Nowhere sheltered enough to stop for lunch, eventually we stood under a dripping tree and ate yesterday’s sandwiches, which were very much past their best. Then of course we turned on to the inevitable railway line, which was marked with a bench every kilometre. Some of those kilometres felt much longer than others. Occasionally the path was brightened up with sculptures (many of them quite phallic, perhaps it was no coincidence that we were coming down into Penistone), and small doors stuck on trees.

Finally after hours after endless hours of tedious railway line, we came into Penistone, and found the pub, where our rooms were at the top of three (3) flights of stairs, and no breakfast was provided. We did however have a really good curry across the road, and a slightly better night’s sleep.

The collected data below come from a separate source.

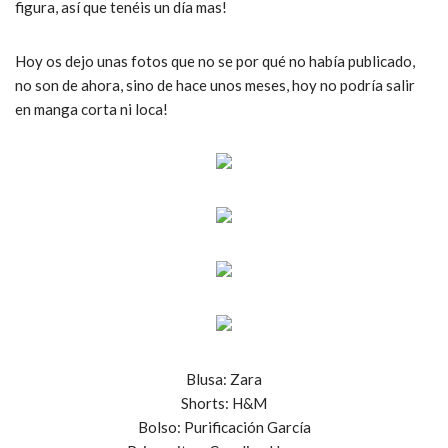
figura, así que tenéis un día mas!
Hoy os dejo unas fotos que no se por qué no había publicado,
no son de ahora, sino de hace unos meses, hoy no podría salir
en manga corta ni loca!
Blusa: Zara
Shorts: H&M
Bolso: Purificación García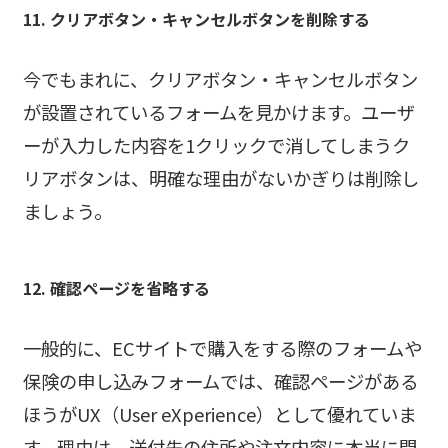
11. クリアボタン・キャンセルボタンを削除する
今でもまれに、クリアボタン・キャンセルボタン
が設置されているフォームを見かけます。ユーザ
ーが入力した内容を1クリックで消してしまうク
リアボタンは、明確な理由がないかぎりは削除し
ましょう。
12. 確認ページを省略する
一般的に、ECサイトで購入をする際のフォームや
保険の申し込みフォームでは、確認ページがある
ほうがUX（User eXperience）として優れていま
す。理由は、送付先の住所や注文内容に本当に間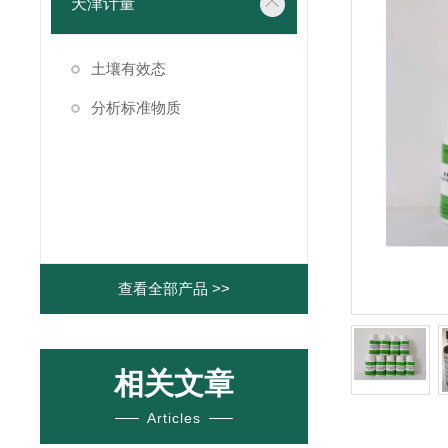
天津计量
土壤有效态
分析标准物质
查看全部产品 >>
相关文章
Articles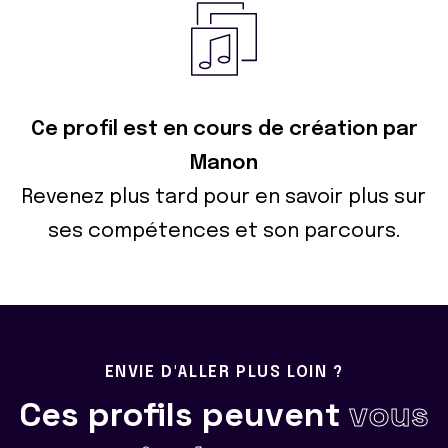
Ce profil est en cours de création par
Manon
Revenez plus tard pour en savoir plus sur
ses compétences et son parcours.
ENVIE D'ALLER PLUS LOIN ?
Ces profils peuvent
vous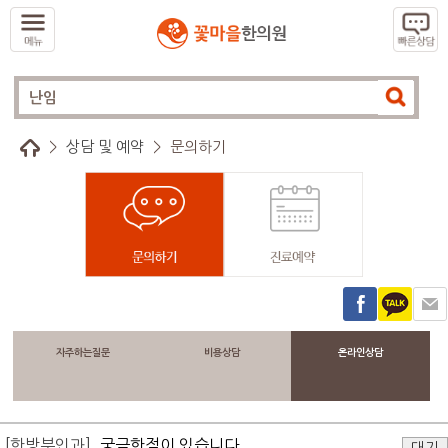
>
상담 및 예약
>
문의하기
자주하는질문
비용상담
온라인상담
[한방부인과]
궁금한점이 있습니다.
대기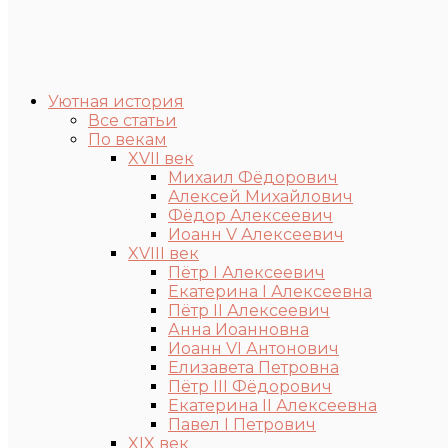
Уютная история
Все статьи
По векам
XVII век
Михаил Фёдорович
Алексей Михайлович
Фёдор Алексеевич
Иоанн V Алексеевич
XVIII век
Пётр I Алексеевич
Екатерина I Алексеевна
Пётр II Алексеевич
Анна Иоанновна
Иоанн VI Антонович
Елизавета Петровна
Пётр III Фёдорович
Екатерина II Алексеевна
Павел I Петрович
XIX век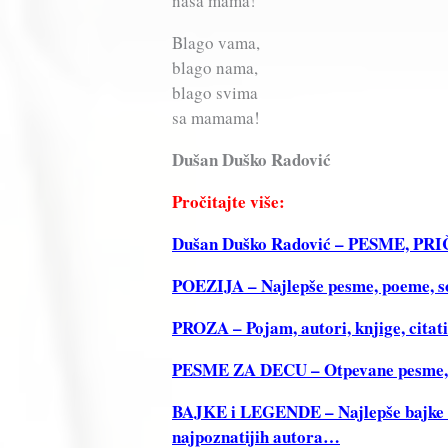
naša mama!
Blago vama,
blago nama,
blago svima
sa mamama!
Dušan Duško Radović
Pročitajte više:
Dušan Duško Radović – PESME, P
POEZIJA – Najlepše pesme, poeme, sone
PROZA – Pojam, autori, knjige, citat
PESME ZA DECU – Otpevane pesme, Re
BAJKE i LEGENDE – Najlepše bajke i 
najpoznatijih autora…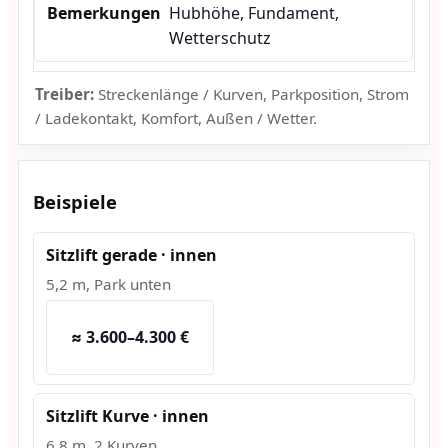
Hubhöhe, Fundament,
Wetterschutz
Treiber:
Streckenlänge / Kurven, Parkposition, Strom
/ Ladekontakt, Komfort, Außen / Wetter.
Beispiele
Sitzlift gerade · innen
5,2 m, Park unten
≈ 3.600–4.300 €
Sitzlift Kurve · innen
6,8 m, 2 Kurven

Day Seven: Penistone-Dearne Valley 13.5 miles

Left the weird hotel by the fire exit, as there was no-one around. Beautiful blue skies and scenery as we left Penistone. Stopped to ask a man building a dry stone wall for directions. Where are you headed? Dearne Valley, we tell him. Toothsuck: You’re a bit out of your way. People generally assume we are lost. An old man caught up with us (!) and chatted for a while, then we stopped at a bakery for a polystyrene cup of tea.

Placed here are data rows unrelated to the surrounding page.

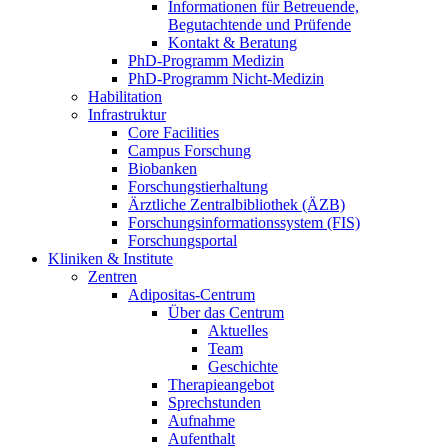
Informationen für Betreuende,
Begutachtende und Prüfende
Kontakt & Beratung
PhD-Programm Medizin
PhD-Programm Nicht-Medizin
Habilitation
Infrastruktur
Core Facilities
Campus Forschung
Biobanken
Forschungstierhaltung
Ärztliche Zentralbibliothek (ÄZB)
Forschungsinformationssystem (FIS)
Forschungsportal
Kliniken & Institute
Zentren
Adipositas-Centrum
Über das Centrum
Aktuelles
Team
Geschichte
Therapieangebot
Sprechstunden
Aufnahme
Aufenthalt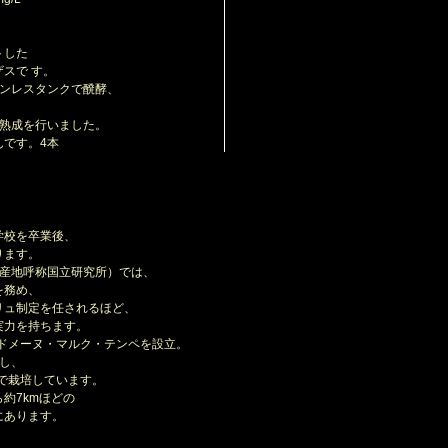
トした
スで す。
ンレスタンクで醗酵、
熟成を行いました。
です。4本
学校を卒業後、
ります。
原産地呼称国立研究所）では、
を務め、
ュ制定を任されるほど、
力を持ちます。
のドメーヌ・マルク・テンペを設立。
し、
で栽培しています。
約7kmほどの
にあります。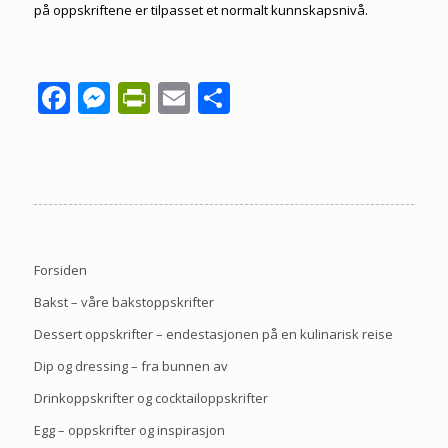
på oppskriftene er tilpasset et normalt kunnskapsnivå.
Facebook
Messenger
PrintFriendly
Email
Share
Forsiden
Bakst – våre bakstoppskrifter
Dessert oppskrifter – endestasjonen på en kulinarisk reise
Dip og dressing – fra bunnen av
Drinkoppskrifter og cocktailoppskrifter
Egg – oppskrifter og inspirasjon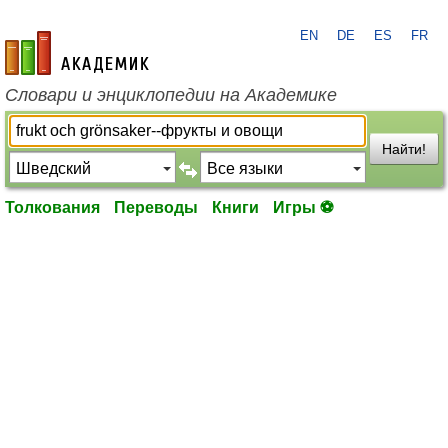
EN
DE
ES
FR
academic.ru
Словари и энциклопедии на Академике
Найти!
Толкования
Переводы
Книги
Игры ⚽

The rest of the day was railway line, miles and miles of it, and we both resorted to our headphones to distract from the utter tedium. About a mile from the hotel, the heavens opened. On arrival, the receptionist passed us a pile of extra towels. But the room had a bath and it was just bloody wonderful. Slept badly.

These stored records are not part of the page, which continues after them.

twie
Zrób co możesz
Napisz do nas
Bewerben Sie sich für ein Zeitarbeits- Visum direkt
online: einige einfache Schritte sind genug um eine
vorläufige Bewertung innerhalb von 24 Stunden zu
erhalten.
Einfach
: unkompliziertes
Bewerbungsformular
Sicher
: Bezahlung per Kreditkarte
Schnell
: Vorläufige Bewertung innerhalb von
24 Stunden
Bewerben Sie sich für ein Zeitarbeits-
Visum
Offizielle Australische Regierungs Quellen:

Day Eight: Dearne Valley-Doncaster, 17.5 miles

Despite the fact that there was a fair bit of river alongside us, we were much too tired and grumpy to appreciate the scenery, particularly towards the end of the day when the path seemed to stretch as we walked. Even an open pub couldn’t cheer us up; I’ve never been so happy to see Doncaster, or a Premier Inn.

The next five days
Mum took a rest day in Doncaster, and I came home. The 136 miles I had walked were absolutely enough, and I was ready to stop, and felt awful about leaving mum to walk on her own, but I missed Pete and Bernard so much. Mum then walked on without me, and four days later I rejoined her for her penultimate day…

Epilogue: Brough-Hull 14 miles

Being well-rested made a massive difference to me, but I was also impressed by how mum was managing when I caught up with her. Obviously tired, but not as low as she had been when I left her in Doncaster. Like many days on the trail, this one was divided into a pleasant half and an unpleasant half. We got the sewage plants and slippery sections of path out of the way early on, met my dad for lunch, and then walked under the Humber Bridge and into her home territory. Once we were off the A63, things improved, including another open pub – something to celebrate, by now. We particularly liked the bit where some steps took us up and over the rooves of warehouses by the working Albert Dock: amazing views and big boats. Came into Hull via the Marina, and got my final stamp at The Deep, before eating very good tapas and having another bad night’s sleep.

I had to leave mum in the company of her stepdaughter, to finish the trail, because I had a study day to go to in Leeds. It was a bit rubbish not to reach the end with her, but I am so so proud of the walk she walked. What an amazing woman. But seriously, if you’re thinking of a long distance trail, do a different one.